**Problem details**
Begin your copy at the line with "Kurs Animatora Gdańsk" in the records below and end it at the line with "El PP cita a Marlaska y a", restating each line word for word; omit the pictures.

═══ Input ═══

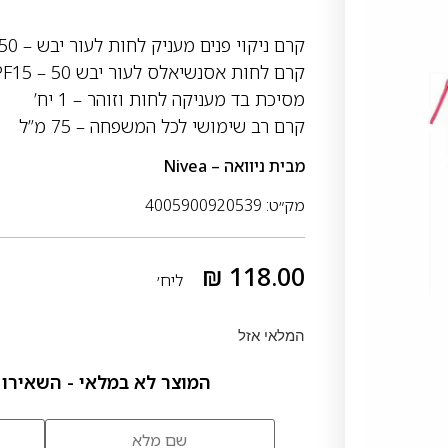
קרם ניקוי פנים מעניק לחות לעור יבש – 150 מ”ל
קרם לחות אסנשיאלס לעור יבש SPF15 – 50 מ”ל
מסיכת בד מעניקה לחות וזוהר – 1 יח’
קרם רב שימושי לכל המשפחה – 75 מ”ל
מבית
ניוואה – Nivea
מק״ט: 4005900920539
₪
118.00
ליח׳
המלאי אזל
המוצר לא במלאי - השאירו 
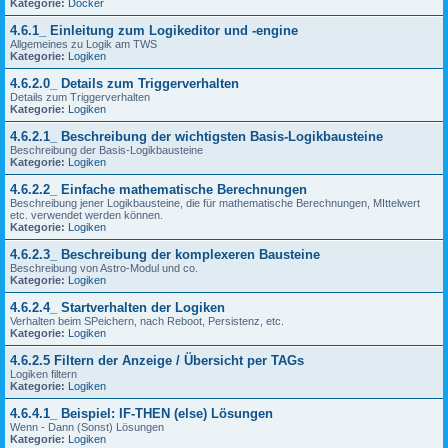
Kategorie:
Docker
4.6.1_ Einleitung zum Logikeditor und -engine
Allgemeines zu Logik am TWS
Kategorie:
Logiken
4.6.2.0_ Details zum Triggerverhalten
Details zum Triggerverhalten
Kategorie:
Logiken
4.6.2.1_ Beschreibung der wichtigsten Basis-Logikbausteine
Beschreibung der Basis-Logikbausteine
Kategorie:
Logiken
4.6.2.2_ Einfache mathematische Berechnungen
Beschreibung jener Logikbausteine, die für mathematische Berechnungen, MIttelwert
etc. verwendet werden können.
Kategorie:
Logiken
4.6.2.3_ Beschreibung der komplexeren Bausteine
Beschreibung von Astro-Modul und co.
Kategorie:
Logiken
4.6.2.4_ Startverhalten der Logiken
Verhalten beim SPeichern, nach Reboot, Persistenz, etc.
Kategorie:
Logiken
4.6.2.5 Filtern der Anzeige / Übersicht per TAGs
Logiken filtern
Kategorie:
Logiken
4.6.4.1_ Beispiel: IF-THEN (else) Lösungen
Wenn - Dann (Sonst) Lösungen
Kategorie:
Logiken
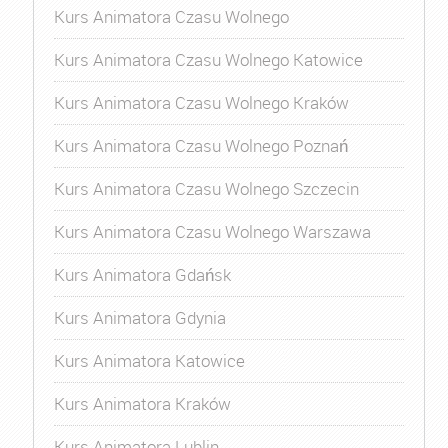
Kurs Animatora Czasu Wolnego
Kurs Animatora Czasu Wolnego Katowice
Kurs Animatora Czasu Wolnego Kraków
Kurs Animatora Czasu Wolnego Poznań
Kurs Animatora Czasu Wolnego Szczecin
Kurs Animatora Czasu Wolnego Warszawa
Kurs Animatora Gdańsk
Kurs Animatora Gdynia
Kurs Animatora Katowice
Kurs Animatora Kraków
Kurs Animatora Lublin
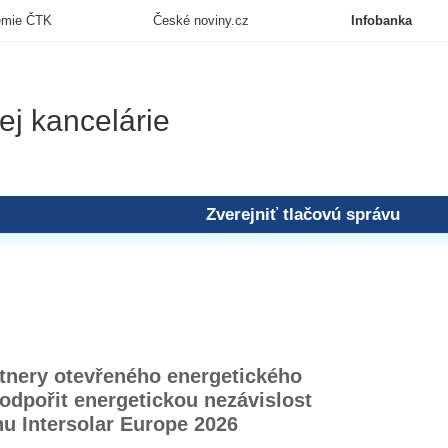
emie ČTK
České noviny.cz
Infobanka
ej kancelárie
Zverejniť tlačovú správu
tnery otevřeného energetického
odpořit energetickou nezávislost
u Intersolar Europe 2026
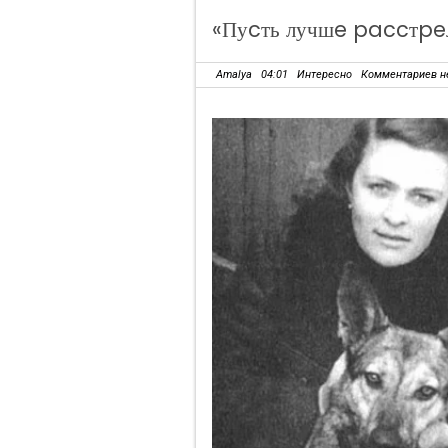
«Пуcть лучшe paccтpeл
Amalya
04:01
Интересно
Комментариев н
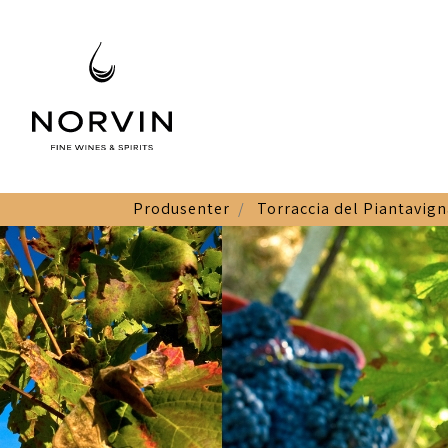
Produsenter
Torraccia del Piantavign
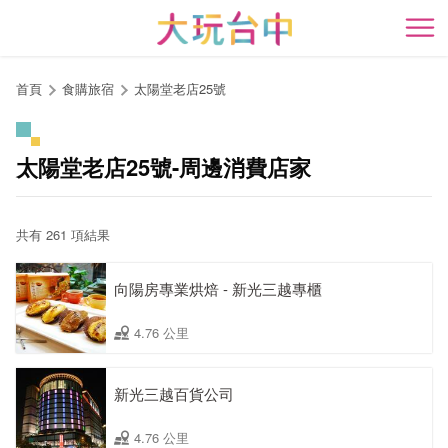
跳
到
開
主
要
首頁
食購旅宿
太陽堂老店25號
內
容
區
太陽堂老店25號-周邊消費店家
塊
共有 261 項結果
向陽房專業烘焙 - 新光三越專櫃
4.76 公里
新光三越百貨公司
4.76 公里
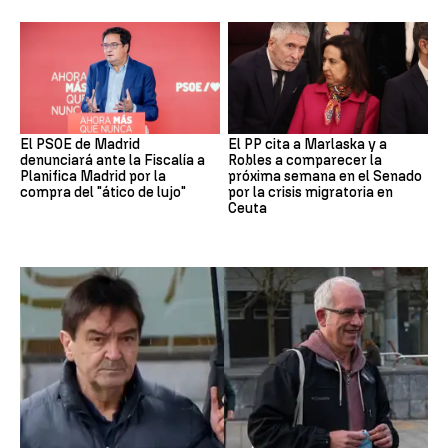
El PSOE de Madrid
El PP cita a Marlaska y a
denunciará ante la Fiscalía a
Robles a comparecer la
Planifica Madrid por la
próxima semana en el Senado
compra del "ático de lujo"
por la crisis migratoria en
Ceuta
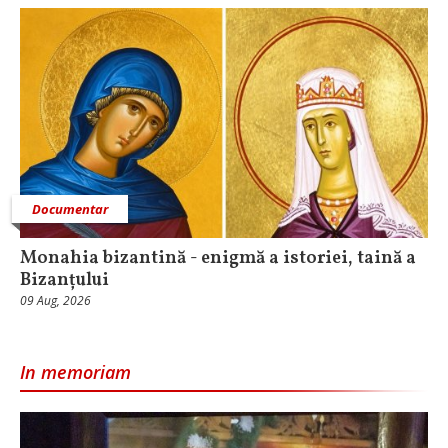
Documentar
Monahia bizantină - enigmă a istoriei, taină a
Bizanțului
09 Aug, 2026
In memoriam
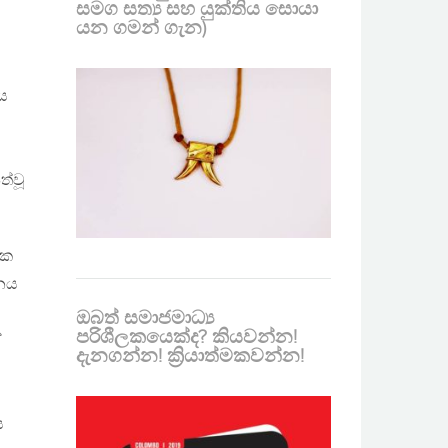
සමග සත්‍ය සහ යුක්තිය සොයා
යන ගමන් ගැන)
ෂය
ත්වූ
යක
ශනය
ඔබත් සමාජමාධ්‍ය
පරිශීලකයෙක්ද? කියවන්න!
ේ
දැනගන්න! ක්‍රියාත්මකවන්න!
ය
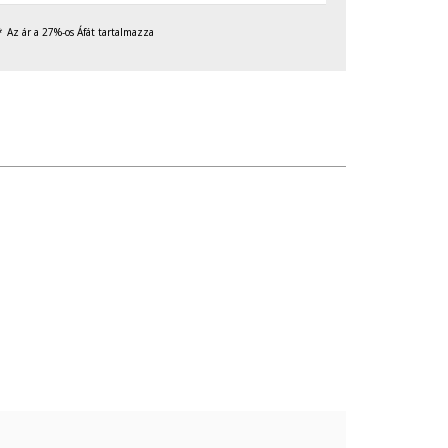
Az ár a 27%-os Áfát tartalmazza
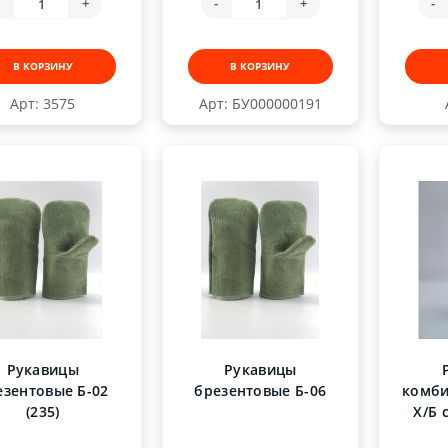
-
+
-
+
-
В КОРЗИНУ
В КОРЗИНУ
Арт: 3575
Арт: БУ000000191
Рукавицы
Рукавицы
езентовые Б-02
брезентовые Б-06
комби
(235)
Х/Б 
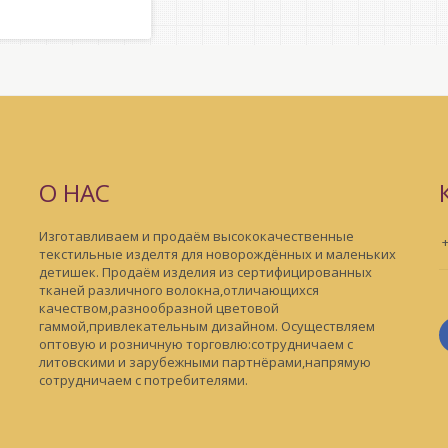
О НАС
Изготавливаем и продаём высококачественные
текстильные изделтя для новорождённых и маленьких
детишек . Продаём изделия из сертифицированных
тканей различного волокна,отличающихся
качеством,разнообразной цветовой
гаммой,привлекательным дизайном. Осуществляем
оптовую и розничную торговлю:сотрудничаем с
литовскими и зарубежными партнёрами,напрямую
сотрудничаем с потребителями.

═══

**Result of the exercise**
Kurs Animatora Gdańsk
Kurs Animatora Gdynia
Kurs Animatora Katowice
Kurs Animatora Kraków
Kurs Animatora Lublin
emie ČTK
České noviny.cz
Infobanka
ej kancelárie
Zverejniť tlačovú správu
tnery otevřeného energetického
odpořit energetickou nezávislost
u Intersolar Europe 2026
«Пуcть лучшe paccтpeл
Amalya
04:01
Интересно
Комментариев н
Produsenter
Torraccia del Piantavign
跳
到
開
主
要
首頁
食購旅宿
太陽堂老店25號
內
容
區
太陽堂老店25號-周邊消費店家
塊
共有 261 項結果
向陽房專業烘焙 - 新光三越專櫃
4.76 公里
新光三越百貨公司
4.76 公里
El PSOE de Madrid
El PP cita a Marlaska y a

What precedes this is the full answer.